Just on that thought there is the question as to when this part of that will have played out, and when some sort of balance will reenter the Irish political system. It seems untenable that Ind/Other can remain at 20 − 30% of the polling vote across a protracted period – one would imagine that even were very very significant numbers of Ind/Others to be returned (and in particular Ind) then at the subsequent election they would most likely be decimated if government formation proved overly difficult. Though that said one also has to factor in the local aspect of it and the ability of Ind/Others to hold their seats across two or three consecutive Dáil elections.

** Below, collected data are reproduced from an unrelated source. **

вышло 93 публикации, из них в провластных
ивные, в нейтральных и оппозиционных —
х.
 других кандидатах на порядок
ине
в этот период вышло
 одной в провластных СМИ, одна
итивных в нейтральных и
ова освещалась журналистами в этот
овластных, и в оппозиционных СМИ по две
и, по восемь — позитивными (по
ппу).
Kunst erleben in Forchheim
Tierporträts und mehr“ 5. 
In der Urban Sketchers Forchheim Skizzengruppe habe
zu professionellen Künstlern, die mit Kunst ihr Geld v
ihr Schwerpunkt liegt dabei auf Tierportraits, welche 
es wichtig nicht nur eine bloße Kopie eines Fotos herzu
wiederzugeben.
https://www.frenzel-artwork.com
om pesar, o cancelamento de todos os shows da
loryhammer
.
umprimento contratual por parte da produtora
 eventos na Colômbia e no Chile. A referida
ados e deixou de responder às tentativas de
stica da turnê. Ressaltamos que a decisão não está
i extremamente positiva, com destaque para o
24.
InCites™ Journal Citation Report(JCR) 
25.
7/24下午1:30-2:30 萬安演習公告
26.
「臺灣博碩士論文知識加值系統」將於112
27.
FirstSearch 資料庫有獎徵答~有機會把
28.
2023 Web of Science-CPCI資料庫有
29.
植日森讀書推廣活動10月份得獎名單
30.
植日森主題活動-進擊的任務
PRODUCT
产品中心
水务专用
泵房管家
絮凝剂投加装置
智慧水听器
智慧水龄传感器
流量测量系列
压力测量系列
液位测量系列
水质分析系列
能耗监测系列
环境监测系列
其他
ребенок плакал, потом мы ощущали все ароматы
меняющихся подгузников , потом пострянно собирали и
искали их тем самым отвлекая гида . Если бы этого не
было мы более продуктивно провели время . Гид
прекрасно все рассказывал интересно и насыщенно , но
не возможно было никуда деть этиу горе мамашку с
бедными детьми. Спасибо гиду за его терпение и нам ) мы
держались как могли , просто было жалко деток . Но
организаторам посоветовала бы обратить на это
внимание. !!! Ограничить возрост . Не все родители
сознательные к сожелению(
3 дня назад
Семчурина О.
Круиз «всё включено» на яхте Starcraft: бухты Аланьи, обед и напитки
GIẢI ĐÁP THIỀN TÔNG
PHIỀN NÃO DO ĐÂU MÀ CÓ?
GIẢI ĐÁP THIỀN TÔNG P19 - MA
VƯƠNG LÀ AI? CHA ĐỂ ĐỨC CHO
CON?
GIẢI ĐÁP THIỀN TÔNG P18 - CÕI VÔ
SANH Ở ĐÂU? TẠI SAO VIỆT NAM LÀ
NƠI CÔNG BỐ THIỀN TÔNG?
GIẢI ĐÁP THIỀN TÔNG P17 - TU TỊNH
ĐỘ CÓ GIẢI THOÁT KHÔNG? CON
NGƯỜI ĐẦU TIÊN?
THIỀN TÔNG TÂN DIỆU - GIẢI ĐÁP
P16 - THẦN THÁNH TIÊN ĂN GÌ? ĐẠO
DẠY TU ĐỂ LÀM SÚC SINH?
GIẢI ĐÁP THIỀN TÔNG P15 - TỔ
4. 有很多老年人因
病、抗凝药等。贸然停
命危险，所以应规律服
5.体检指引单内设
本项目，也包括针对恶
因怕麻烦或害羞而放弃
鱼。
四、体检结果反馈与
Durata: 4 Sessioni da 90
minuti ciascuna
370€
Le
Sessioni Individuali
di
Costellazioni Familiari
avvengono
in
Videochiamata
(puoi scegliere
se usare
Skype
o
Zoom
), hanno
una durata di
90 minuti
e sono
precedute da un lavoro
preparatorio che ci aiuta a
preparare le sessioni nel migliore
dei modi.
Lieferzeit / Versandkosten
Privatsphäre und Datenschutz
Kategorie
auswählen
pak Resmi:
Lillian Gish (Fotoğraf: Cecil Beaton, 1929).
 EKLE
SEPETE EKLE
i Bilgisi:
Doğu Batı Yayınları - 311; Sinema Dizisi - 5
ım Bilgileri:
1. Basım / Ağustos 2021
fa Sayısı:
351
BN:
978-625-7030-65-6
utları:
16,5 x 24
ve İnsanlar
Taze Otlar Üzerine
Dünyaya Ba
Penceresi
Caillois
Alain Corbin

If one thinks of Gregory, Healy-Rae, Lowry, Higgins, et al none of those were (or are) unable to retain a seat for long periods of time. And while the examples of Breen, Cowley and McHugh are less happy in that regard it seems reasonable to suggest that once an Independent TD can carve out a clear space in a constituency or successfully contesting two elections their chances of holding the seat increase. Given that many of those who are currently in the Dáíl look likely to retain their seats that may have significant implications for Ind/Other figures two and more elections down the line.

Anyhow, Leahy neatly critiques the approach of some of the political parties towards that rise and how that approach has foundered.

He writes:

The conventional wisdom among them about how to stem the rise of Sinn Féin is twofold. Firstly, it is believed that focus on Sinn Fйin’s violent past and its relationship with the IRA, particularly with reference to individual party members, will turn southern voters away from the party.
That’s why they were so pleased not just with the arrest and deliciously prolonged detention of Gerry Adams, but with stories during the campaign that identified campaign workers as former IRA men, in one case involved in the murder (or “assassination”, as An Phoblacht put it) of Lord Mountbatten and three other people, including two boys.

And he continues, and I think this is very very convincing:

I wonder about that. It is true that most southern voters do not accept the Sinn Fйin version of history, no matter how persistently the party pushes it. But they also accept – overwhelmingly – the peace process, its settlements and its sometimes messy compromises. And that means not letting the past determine the future. If the results of election tell us anything, it is that after the arrest of Adams, Sinn Féin’s history in the North is not a barrier to its growth in the south. Focusing on Sinn Féin’s history may make convinced anti-SF voters even more convinced in their opposition to Sinn Féin, but that will have little discernible political effect.

You only have one vote, no matter how fervently you believe in it.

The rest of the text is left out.